### DATASET ###
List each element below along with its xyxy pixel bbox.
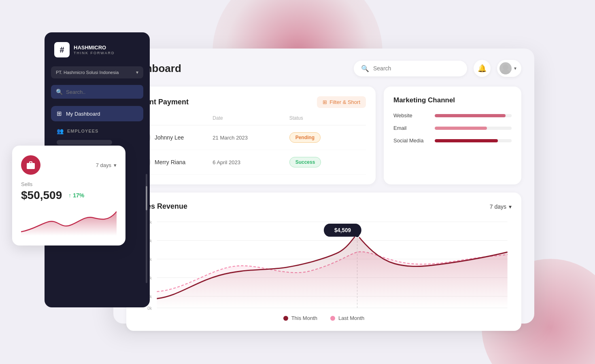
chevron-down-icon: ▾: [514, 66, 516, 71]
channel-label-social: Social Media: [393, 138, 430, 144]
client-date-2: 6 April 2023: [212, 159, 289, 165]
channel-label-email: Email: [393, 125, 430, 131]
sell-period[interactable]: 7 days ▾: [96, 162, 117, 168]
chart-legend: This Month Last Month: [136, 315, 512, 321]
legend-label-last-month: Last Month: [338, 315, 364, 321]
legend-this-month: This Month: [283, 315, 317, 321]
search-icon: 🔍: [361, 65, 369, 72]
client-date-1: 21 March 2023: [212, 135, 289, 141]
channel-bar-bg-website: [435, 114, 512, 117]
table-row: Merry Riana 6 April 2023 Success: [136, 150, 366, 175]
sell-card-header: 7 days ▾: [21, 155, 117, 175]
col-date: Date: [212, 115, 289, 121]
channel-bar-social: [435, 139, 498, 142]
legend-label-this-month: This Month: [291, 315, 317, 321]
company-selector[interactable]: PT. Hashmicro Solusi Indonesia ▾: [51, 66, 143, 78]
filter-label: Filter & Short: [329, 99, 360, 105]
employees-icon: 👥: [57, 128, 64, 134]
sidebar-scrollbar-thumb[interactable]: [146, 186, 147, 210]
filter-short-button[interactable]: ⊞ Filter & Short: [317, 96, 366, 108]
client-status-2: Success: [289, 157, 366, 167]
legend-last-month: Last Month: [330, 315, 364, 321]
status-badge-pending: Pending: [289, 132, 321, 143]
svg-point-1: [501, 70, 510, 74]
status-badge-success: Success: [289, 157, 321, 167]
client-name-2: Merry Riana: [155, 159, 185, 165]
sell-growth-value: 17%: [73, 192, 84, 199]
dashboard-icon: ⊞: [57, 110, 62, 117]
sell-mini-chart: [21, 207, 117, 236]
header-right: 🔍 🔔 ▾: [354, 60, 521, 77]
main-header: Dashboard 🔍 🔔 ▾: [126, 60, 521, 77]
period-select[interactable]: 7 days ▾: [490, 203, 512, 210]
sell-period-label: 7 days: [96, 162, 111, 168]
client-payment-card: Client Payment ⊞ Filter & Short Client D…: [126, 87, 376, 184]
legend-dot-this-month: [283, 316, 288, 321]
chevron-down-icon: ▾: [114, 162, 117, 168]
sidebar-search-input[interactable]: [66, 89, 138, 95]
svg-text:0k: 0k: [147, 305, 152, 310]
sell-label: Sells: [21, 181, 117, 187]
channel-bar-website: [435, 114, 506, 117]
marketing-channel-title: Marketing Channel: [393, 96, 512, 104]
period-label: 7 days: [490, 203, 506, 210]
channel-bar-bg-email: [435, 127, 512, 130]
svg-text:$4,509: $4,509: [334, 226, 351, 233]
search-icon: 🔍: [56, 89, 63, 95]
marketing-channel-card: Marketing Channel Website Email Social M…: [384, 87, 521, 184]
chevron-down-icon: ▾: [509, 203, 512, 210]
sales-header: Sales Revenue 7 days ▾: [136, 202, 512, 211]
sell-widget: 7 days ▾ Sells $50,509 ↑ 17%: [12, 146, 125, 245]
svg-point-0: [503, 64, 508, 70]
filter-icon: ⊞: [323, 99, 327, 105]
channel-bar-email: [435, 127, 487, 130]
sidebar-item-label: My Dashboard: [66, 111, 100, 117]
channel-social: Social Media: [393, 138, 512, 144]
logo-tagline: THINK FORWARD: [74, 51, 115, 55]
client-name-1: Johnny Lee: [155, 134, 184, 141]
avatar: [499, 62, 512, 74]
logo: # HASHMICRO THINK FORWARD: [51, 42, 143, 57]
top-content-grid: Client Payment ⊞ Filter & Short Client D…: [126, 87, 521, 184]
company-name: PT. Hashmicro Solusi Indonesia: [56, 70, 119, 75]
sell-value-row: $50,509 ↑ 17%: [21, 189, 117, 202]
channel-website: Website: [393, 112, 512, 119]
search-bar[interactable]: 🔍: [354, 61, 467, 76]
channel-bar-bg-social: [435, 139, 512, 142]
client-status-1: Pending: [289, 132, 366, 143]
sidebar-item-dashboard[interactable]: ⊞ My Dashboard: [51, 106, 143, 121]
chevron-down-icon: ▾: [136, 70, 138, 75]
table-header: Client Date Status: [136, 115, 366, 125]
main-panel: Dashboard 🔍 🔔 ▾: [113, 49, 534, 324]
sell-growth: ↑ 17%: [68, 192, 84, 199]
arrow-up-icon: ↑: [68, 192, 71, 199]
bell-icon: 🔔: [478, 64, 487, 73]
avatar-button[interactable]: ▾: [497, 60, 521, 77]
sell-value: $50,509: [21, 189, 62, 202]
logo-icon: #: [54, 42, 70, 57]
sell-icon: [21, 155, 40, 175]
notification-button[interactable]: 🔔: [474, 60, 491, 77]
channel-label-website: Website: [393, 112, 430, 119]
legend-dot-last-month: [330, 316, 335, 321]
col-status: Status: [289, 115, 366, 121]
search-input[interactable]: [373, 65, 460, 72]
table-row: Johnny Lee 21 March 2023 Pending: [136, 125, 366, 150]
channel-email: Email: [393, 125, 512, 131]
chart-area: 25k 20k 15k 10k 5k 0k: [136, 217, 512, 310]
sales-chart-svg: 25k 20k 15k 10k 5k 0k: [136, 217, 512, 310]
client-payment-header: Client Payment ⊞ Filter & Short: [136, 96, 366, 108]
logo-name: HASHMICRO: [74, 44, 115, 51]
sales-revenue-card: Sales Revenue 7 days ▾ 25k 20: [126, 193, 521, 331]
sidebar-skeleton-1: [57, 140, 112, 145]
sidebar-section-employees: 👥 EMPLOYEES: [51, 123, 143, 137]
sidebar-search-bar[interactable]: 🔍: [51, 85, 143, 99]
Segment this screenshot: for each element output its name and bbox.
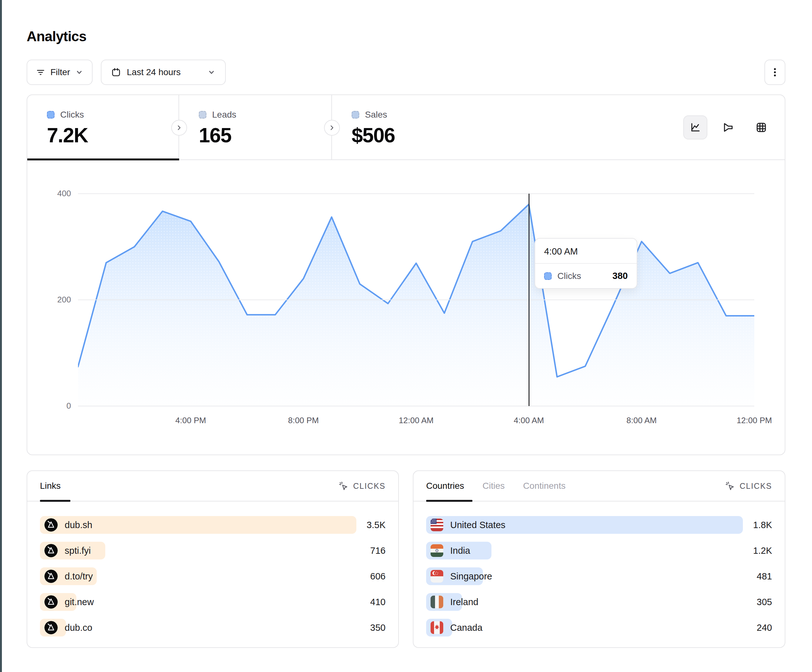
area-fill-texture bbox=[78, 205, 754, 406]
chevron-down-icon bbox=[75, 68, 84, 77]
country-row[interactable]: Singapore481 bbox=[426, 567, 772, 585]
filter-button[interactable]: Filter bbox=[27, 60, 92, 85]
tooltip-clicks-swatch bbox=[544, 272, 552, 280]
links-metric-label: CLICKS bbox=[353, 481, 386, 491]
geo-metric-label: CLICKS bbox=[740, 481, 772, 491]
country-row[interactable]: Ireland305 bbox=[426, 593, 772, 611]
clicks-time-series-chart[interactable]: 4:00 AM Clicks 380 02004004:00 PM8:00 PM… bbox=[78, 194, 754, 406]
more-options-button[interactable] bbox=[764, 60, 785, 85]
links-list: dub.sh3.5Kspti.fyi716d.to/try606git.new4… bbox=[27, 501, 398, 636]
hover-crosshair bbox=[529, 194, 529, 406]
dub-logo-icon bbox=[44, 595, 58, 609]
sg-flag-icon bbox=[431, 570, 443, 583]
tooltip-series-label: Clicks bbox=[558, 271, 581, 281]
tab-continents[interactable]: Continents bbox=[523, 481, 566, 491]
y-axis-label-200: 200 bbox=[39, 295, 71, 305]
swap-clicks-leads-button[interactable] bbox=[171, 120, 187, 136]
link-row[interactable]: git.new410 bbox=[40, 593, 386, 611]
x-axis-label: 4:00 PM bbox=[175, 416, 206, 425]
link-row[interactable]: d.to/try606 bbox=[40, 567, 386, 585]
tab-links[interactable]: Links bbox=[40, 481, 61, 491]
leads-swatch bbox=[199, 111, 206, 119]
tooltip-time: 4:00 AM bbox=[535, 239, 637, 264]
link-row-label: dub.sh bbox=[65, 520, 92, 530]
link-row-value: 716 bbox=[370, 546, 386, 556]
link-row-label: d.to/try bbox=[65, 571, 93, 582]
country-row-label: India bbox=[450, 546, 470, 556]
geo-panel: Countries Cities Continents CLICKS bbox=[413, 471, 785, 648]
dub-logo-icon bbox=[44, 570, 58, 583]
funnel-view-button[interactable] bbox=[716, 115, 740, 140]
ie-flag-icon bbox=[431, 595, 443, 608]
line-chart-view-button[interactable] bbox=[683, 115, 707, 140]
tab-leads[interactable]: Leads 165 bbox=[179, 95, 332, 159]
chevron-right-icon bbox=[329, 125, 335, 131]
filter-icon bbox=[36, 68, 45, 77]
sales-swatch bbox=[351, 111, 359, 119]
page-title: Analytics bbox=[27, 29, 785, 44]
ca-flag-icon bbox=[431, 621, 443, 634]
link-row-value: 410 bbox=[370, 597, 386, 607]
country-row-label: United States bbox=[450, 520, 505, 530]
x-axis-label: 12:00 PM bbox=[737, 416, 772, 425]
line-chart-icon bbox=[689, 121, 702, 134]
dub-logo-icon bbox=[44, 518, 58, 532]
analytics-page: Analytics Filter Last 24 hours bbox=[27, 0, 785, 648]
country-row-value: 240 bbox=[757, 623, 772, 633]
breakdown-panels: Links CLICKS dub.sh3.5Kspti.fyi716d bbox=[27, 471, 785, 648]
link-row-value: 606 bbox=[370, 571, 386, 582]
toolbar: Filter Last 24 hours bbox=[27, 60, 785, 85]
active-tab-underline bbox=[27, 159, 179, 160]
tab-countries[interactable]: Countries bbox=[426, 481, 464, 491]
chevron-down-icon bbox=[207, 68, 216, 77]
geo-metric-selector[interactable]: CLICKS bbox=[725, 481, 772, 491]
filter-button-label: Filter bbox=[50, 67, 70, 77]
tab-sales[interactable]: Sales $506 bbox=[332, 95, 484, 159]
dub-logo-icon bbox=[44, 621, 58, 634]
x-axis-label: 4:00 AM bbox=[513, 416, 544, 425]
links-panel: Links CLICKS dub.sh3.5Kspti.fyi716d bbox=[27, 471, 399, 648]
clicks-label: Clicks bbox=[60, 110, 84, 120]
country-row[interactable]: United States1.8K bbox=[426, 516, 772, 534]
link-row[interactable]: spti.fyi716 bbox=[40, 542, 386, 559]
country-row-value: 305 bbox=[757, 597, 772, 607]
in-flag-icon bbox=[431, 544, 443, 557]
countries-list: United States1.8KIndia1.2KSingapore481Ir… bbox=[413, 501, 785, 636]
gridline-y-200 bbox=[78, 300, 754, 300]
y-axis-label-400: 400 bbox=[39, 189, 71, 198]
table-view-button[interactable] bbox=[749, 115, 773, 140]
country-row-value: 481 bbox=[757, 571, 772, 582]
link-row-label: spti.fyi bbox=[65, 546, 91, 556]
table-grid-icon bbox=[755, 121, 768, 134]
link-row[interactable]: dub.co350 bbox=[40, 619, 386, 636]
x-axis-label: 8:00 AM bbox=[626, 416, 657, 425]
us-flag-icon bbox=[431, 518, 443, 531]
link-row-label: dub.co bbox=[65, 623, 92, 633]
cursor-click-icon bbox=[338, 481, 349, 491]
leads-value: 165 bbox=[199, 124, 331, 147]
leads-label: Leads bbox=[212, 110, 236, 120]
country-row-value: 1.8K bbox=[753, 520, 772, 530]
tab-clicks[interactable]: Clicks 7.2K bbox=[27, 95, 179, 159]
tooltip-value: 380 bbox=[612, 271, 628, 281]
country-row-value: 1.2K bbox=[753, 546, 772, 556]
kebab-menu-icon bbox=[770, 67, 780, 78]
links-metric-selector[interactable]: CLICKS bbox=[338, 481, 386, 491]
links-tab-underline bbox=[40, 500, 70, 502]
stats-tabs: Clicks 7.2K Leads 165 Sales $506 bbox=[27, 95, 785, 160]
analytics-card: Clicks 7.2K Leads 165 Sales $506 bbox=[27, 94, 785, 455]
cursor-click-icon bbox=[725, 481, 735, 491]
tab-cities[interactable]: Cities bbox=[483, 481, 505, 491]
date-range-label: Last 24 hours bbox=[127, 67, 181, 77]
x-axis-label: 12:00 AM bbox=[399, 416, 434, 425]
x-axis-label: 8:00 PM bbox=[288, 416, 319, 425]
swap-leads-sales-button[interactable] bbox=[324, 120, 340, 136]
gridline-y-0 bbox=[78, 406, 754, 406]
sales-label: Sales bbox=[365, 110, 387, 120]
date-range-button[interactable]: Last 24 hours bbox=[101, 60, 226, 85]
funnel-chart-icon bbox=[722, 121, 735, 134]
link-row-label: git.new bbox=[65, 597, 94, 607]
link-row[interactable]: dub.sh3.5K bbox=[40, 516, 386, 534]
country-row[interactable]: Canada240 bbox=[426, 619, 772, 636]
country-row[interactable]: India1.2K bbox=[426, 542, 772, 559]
###
### DATASET ###
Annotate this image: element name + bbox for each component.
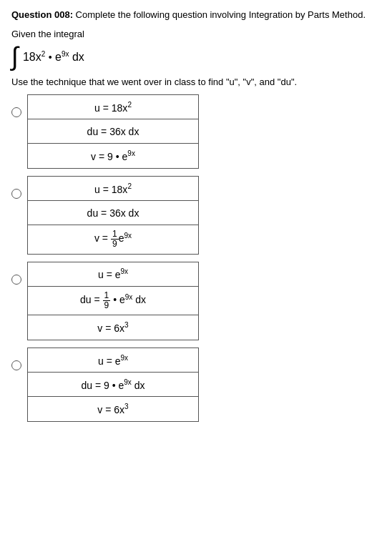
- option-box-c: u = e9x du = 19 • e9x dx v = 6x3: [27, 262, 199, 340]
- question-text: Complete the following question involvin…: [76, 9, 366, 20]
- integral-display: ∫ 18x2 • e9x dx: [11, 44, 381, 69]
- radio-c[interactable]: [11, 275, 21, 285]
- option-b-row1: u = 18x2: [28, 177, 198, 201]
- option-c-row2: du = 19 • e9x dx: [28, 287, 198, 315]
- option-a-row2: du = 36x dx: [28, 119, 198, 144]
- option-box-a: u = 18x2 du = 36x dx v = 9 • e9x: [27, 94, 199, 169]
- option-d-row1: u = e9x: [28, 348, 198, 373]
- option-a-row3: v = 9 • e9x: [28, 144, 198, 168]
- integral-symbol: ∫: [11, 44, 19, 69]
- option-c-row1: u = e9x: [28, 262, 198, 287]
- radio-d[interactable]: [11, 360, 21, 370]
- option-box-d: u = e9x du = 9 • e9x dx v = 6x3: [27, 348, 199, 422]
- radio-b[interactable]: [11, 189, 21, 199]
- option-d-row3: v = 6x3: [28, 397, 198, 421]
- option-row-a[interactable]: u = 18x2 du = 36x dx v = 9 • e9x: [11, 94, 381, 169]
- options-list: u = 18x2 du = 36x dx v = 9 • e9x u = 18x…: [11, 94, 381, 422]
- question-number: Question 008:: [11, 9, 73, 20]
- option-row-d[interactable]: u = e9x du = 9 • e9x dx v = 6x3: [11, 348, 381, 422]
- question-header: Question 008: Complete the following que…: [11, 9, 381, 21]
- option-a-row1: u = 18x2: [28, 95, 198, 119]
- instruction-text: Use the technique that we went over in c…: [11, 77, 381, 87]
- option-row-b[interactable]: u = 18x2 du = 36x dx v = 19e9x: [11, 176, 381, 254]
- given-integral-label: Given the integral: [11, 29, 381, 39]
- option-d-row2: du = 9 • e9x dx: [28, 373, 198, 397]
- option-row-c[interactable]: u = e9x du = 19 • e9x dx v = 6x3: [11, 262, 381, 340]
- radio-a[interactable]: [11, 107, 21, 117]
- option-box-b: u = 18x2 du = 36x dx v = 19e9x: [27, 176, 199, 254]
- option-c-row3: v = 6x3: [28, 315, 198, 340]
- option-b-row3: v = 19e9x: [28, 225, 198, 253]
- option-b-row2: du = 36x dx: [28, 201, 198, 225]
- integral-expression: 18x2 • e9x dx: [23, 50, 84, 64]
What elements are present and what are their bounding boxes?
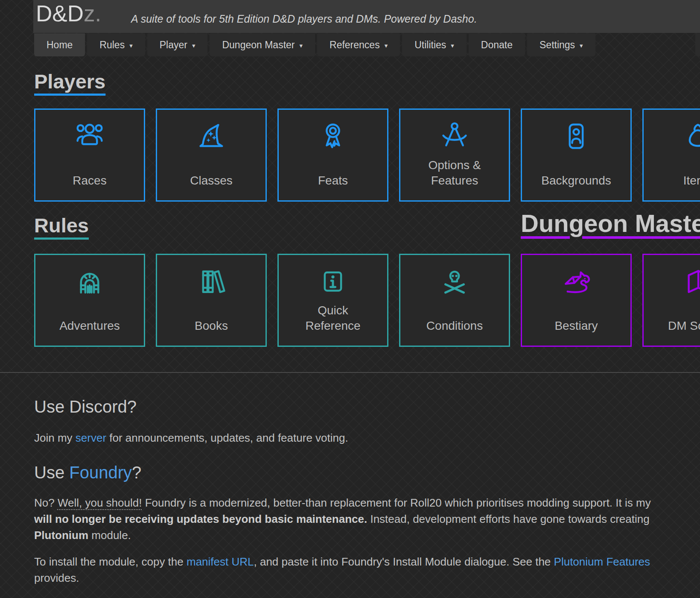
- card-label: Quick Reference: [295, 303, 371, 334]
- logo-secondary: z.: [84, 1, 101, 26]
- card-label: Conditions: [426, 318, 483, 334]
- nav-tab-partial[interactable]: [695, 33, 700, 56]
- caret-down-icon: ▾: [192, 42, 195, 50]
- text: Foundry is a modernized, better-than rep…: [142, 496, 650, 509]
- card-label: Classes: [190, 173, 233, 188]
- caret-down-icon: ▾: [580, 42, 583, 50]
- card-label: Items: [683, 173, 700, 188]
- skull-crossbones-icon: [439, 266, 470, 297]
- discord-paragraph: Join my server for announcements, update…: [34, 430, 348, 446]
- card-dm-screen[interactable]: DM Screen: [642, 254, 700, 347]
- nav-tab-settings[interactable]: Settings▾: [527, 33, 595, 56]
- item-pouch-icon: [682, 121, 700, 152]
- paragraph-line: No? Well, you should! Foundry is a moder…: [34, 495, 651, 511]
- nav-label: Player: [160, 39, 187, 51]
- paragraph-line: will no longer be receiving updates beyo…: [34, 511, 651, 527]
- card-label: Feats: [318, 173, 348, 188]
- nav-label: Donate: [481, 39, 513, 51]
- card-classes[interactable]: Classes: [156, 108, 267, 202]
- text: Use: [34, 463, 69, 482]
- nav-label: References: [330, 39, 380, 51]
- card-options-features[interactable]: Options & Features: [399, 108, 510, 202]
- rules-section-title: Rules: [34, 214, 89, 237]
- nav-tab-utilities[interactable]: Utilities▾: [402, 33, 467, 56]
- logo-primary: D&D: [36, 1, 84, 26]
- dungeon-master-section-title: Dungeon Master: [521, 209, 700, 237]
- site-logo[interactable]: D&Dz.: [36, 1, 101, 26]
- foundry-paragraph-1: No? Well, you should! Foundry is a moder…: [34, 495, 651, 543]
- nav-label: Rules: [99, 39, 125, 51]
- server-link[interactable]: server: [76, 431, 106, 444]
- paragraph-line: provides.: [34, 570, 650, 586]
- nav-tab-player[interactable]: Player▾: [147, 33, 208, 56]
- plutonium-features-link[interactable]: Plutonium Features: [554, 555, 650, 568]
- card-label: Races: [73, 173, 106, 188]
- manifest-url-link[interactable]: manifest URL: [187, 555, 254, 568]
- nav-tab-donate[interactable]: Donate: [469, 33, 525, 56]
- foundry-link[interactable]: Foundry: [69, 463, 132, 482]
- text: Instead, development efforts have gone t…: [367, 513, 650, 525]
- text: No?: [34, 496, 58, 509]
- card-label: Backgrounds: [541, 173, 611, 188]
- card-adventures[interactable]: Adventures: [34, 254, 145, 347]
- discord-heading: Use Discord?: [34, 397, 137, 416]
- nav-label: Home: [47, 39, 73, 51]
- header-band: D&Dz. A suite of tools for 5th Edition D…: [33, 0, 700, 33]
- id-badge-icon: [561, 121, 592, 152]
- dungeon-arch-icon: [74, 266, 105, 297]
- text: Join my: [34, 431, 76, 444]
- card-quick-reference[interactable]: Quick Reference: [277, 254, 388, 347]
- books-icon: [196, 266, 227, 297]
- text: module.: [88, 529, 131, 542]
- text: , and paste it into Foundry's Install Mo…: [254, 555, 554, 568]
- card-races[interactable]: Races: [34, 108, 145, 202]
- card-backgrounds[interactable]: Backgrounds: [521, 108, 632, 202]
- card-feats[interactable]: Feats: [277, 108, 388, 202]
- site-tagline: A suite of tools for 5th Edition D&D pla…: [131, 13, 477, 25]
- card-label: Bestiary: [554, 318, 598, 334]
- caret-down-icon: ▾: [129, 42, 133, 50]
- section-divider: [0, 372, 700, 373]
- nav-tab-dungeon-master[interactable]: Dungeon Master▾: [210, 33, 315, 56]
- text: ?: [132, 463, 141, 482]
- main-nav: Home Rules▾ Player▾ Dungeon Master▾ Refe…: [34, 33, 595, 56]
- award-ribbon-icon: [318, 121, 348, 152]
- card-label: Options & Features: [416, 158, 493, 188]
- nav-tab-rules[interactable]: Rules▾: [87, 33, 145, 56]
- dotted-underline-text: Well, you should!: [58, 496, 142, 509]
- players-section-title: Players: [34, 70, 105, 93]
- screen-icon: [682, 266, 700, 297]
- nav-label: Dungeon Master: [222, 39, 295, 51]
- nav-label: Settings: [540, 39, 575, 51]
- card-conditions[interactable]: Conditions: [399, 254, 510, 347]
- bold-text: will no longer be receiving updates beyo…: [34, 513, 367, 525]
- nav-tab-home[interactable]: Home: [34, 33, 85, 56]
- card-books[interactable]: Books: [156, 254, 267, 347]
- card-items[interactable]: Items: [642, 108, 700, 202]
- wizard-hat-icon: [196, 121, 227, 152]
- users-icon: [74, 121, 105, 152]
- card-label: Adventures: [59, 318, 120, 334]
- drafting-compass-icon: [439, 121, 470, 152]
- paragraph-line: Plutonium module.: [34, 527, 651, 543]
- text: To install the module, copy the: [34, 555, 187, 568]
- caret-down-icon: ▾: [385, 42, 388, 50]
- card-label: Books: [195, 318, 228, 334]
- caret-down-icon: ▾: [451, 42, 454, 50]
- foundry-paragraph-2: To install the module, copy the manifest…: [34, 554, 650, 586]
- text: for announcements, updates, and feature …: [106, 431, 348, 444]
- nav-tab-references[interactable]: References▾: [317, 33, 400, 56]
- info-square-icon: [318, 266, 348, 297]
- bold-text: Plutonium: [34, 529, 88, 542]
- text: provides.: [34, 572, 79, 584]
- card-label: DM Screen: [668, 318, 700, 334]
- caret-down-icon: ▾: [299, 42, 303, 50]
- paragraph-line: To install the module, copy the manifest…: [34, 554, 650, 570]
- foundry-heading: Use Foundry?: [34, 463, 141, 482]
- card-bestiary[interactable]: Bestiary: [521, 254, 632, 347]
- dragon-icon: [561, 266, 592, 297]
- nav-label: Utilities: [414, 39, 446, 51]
###
#### YOUR ASSIGNMENT:
What are the lines above that hold the string "Sells"? Copy them.

#### COMPLETED EXERCISE:
sell-label: Sells: [21, 181, 117, 187]
sell-widget: 7 days ▾ Sells $50,509 ↑ 17%: [12, 146, 125, 245]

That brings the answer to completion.